No ano de 1975, num gesto gentil, quase humano, acabou com a censura prévia à imprensa escrita. Na outra ponta da bondade, aumentou a censura ao rádio e televisão. A sua preocupação transparente focava na imagem do general que prendeu um estudante, daqueles bem espertos, mantenedor de um acervo de livros comunistas em sua república. O general agrediu o estudante usando gritos desvairados, segurando o livro “A Capital”, de Eça de Queiroz, pensando ser de Marx. O estudante, calmíssimo, gritou: “general, quero que o senhor vá tomar no orifício situado na extremidade do reto”.

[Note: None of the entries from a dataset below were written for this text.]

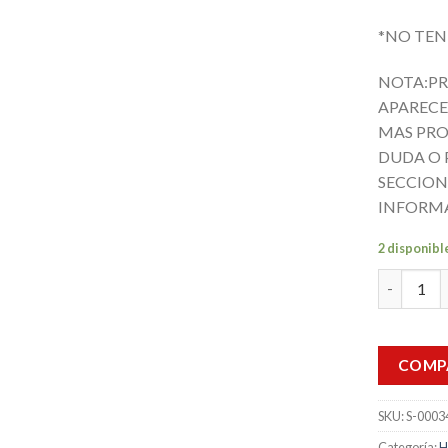
*NO TEN
NOTA:P
APARECE
MAS PRO
DUDA O 
SECCION
INFORM
2 disponibl
Broca San
COMP
SKU:
S-0003
Categoría:
H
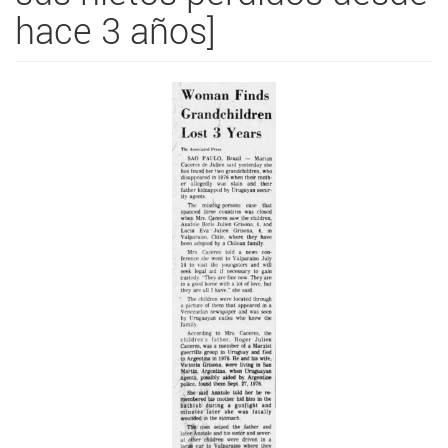
hace 3 años]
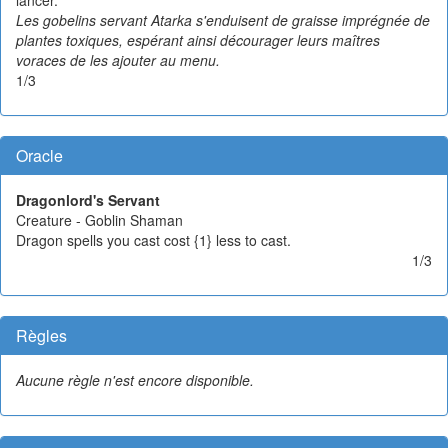
Les gobelins servant Atarka s'enduisent de graisse imprégnée de
plantes toxiques, espérant ainsi décourager leurs maîtres
voraces de les ajouter au menu.
1/3
Oracle
Dragonlord's Servant
Creature - Goblin Shaman
Dragon spells you cast cost {1} less to cast.
1/3
Règles
Aucune règle n'est encore disponible.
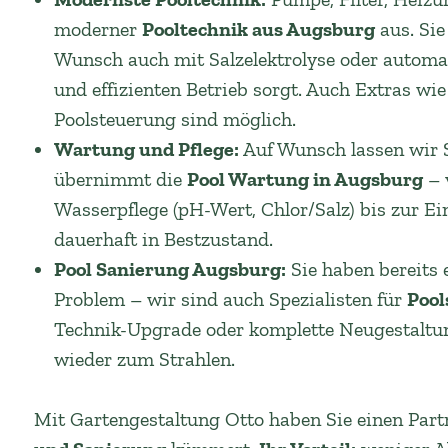
moderner
Pooltechnik aus Augsburg
aus. Sie
Wunsch auch mit Salzelektrolyse oder automati
und effizienten Betrieb sorgt. Auch Extras w
Poolsteuerung sind möglich.
Wartung und Pflege:
Auf Wunsch lassen wir S
übernimmt die
Pool Wartung in Augsburg
– 
Wasserpflege (pH-Wert, Chlor/Salz) bis zur Ei
dauerhaft in Bestzustand.
Pool Sanierung Augsburg:
Sie haben bereits 
Problem – wir sind auch Spezialisten für
Pool
Technik-Upgrade oder komplette Neugestaltung
wieder zum Strahlen.
Mit Gartengestaltung Otto haben Sie einen Part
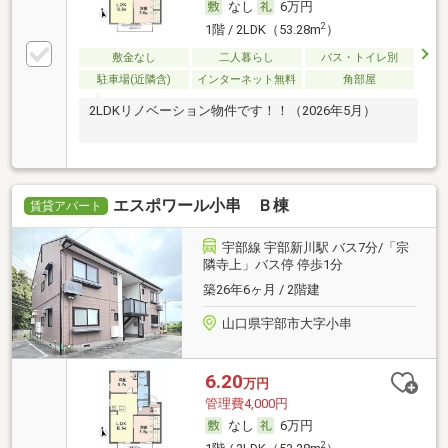
なし
6万円
2
1階 / 2LDK（53.28m
）
敷金なし
二人暮らし
バス・トイレ別
駐車場(近隣含)
インターネット無料
角部屋
2LDKリノベーション物件です！！（2026年5月）
エスポワール小串 Ｂ棟
賃貸アパート
宇部線 宇部新川駅 バス7分/「宗
隣寺上」バス停 停歩1分
築26年6ヶ月 / 2階建
山口県宇部市大字小串
6.20
万円
管理費4,000円
なし
6万円
2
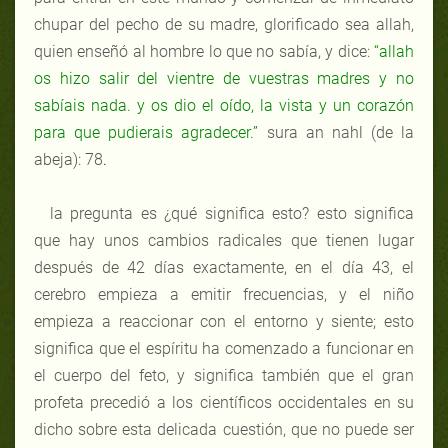
chupar del pecho de su madre, glorificado sea allah,
quien enseñó al hombre lo que no sabía, y dice:
“allah
os hizo salir del vientre de vuestras madres y no
sabíais nada. y os dio el oído, la vista y un corazón
para que pudierais agradecer.”
sura an nahl (de la
abeja): 78
.
la pregunta es ¿qué significa esto?
esto significa
que hay unos cambios radicales que tienen lugar
después de 42 días exactamente, en el día 43, el
cerebro empieza a emitir frecuencias, y el niño
empieza a reaccionar con el entorno y siente; esto
significa que el espíritu ha comenzado a funcionar en
el cuerpo del feto, y significa también que el gran
profeta precedió a los científicos occidentales en su
dicho sobre esta delicada cuestión, que no puede ser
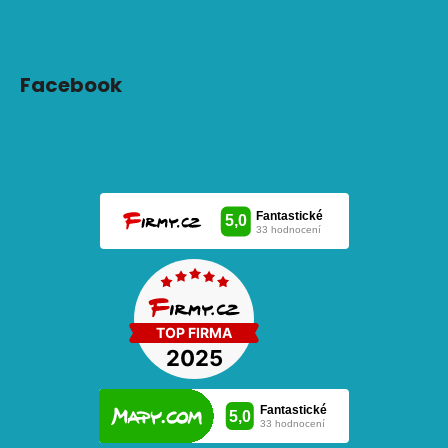
Facebook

No momento em que o dinheiro, a queda na arrecadação, enrosca nas batinas dos bispos, o sangue sobe para o rosto e, por esse motivo, áreas da igreja posicionaram-se contra Geisel. Em sua gestão, por uma decisão tomada em segredo, o jornalista Vladimir Herzog suicidou-se nas dependências do DOICODI, usando o seu cinto. A causa da tragédia, dizem, foi motivada pelo excesso de maquiagem que o presidente aplicava-lhe, todas as noites, no rosto. Geisel, em sigilo, nessa época, fazia um curso de esteticista numa das unidades do SESC Paulista.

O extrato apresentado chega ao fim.